Composition officielle :

    Abdelilah Benkirane : chef de gouvernement.

    Abdellah Baha : ministre d'Etat.

    Mohand Laenser : ministre de l'Intérieur.

    Saad-Eddine El Othmani : ministre des Affaires étrangères et de la coopération.

    Mustafa Ramid: ministre de la Justice et des libertés.

    Ahmed Toufiq: ministre des Habous et des affaires islamiques.

    Driss Dahak : secrétaire général du gouvernement.

    Nizar Baraka : ministre de l'Economie et des finances.

    Nabil Benabdellah : ministre de l'Habitat, de l'urbanisme et de la politique de la ville.

    Aziz Akhannouch : ministre de l'Agriculture et de la pêche maritime.

     Mohamed El Ouafa: ministre de l'Education nationale.

    Lahcen Daoudi : ministre de l'Enseignement supérieur, de la recherche scientifique et de la formation des cadres.

    Mohamed Ouzzine : ministre de la Jeunesse et des sports.

    Aziz Rabbah : ministre de l'Equipement et du transport.

    El Hossein El Ouardi : ministre de la Santé.

    Mustapha El Khalfi : ministre de la Communication, porte-parole du gouvernement.

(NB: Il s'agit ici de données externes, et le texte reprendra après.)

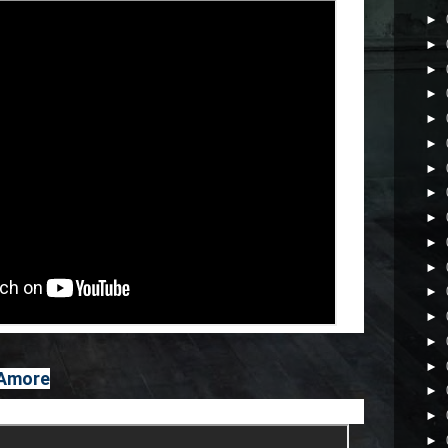
►
►
►
►
►
►
►
►
►
►
►
►
►
►
►
 Amore
►
►
►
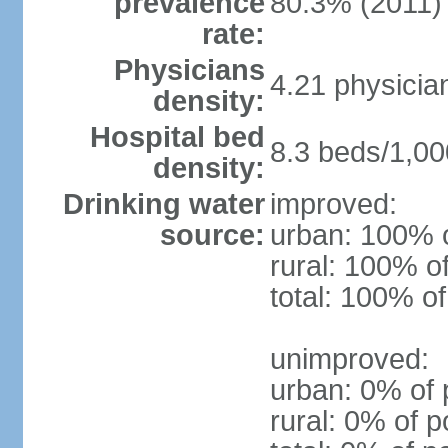
prevalence
80.3% (2011)
rate:
Physicians
4.21 physicia
density:
Hospital bed
8.3 beds/1,00
density:
Drinking water
improved:
source:
urban: 100% o
rural: 100% o
total: 100% of
unimproved:
urban: 0% of 
rural: 0% of p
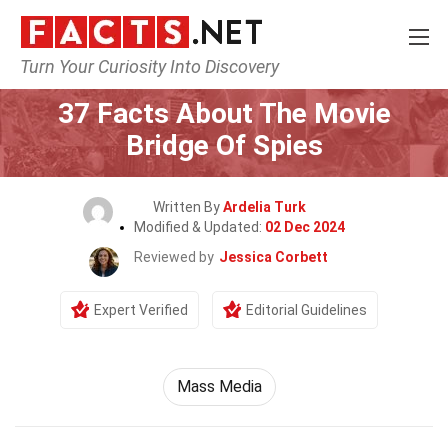
Turn Your Curiosity Into Discovery
Home
Movie
37 Facts About The Movie
Bridge Of Spies
Written By
Ardelia Turk
Modified & Updated:
02 Dec 2024
Reviewed by
Jessica Corbett
Expert Verified
Editorial Guidelines
Mass Media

    Fouad Douiri: ministre de l'Energie, des mines, de l'eau et de l'environnement.

    Abdelouahed Souhail : ministre de l'Emploi et de la formation professionnelle.

    Abdelkader Aâmara : ministre de l'industrie, du commerce et des nouvelles technologies.

    Lahcen Haddad : ministre du Tourisme.

    Bassima Hakkaoui : ministre de la solidarité, de la femme, de la famille et du développement social.

    Mohamed Amine Sbihi : ministre de la Culture.

    Abdessamad Qaiouh : ministre de l'Artisanat.

    Lahbib Choubani : ministre chargé des Relations avec le parlement et la société civile.

    Abdellatif Loudiyi : ministre délégué auprès du chef de gouvernement chargé de l'Administration de la défense nationale.

    Abdellatif Maâzouz : ministre délégué auprès du chef de gouvernement chargé des Marocains résidant à l'étranger.

    Charki Draiss : ministre délégué auprès du ministre de l'Intérieur.

    Youssef Amrani : ministre délégué auprès du ministre des Affaires étrangères et de la Coopération.

    Mohamed Najib Boulif : ministre délégué auprès du chef de gouvernement chargé des Affaires générales et de la gouvernance

    Abdelâdim El Guerrouj : ministre délégué auprès du chef de gouvernement chargé de la fonction publique et de la modernisation de l'administration.

    Idriss Azami Al Idrissi: ministre délégué auprès du ministre de l'économie et des finances chargé du budget.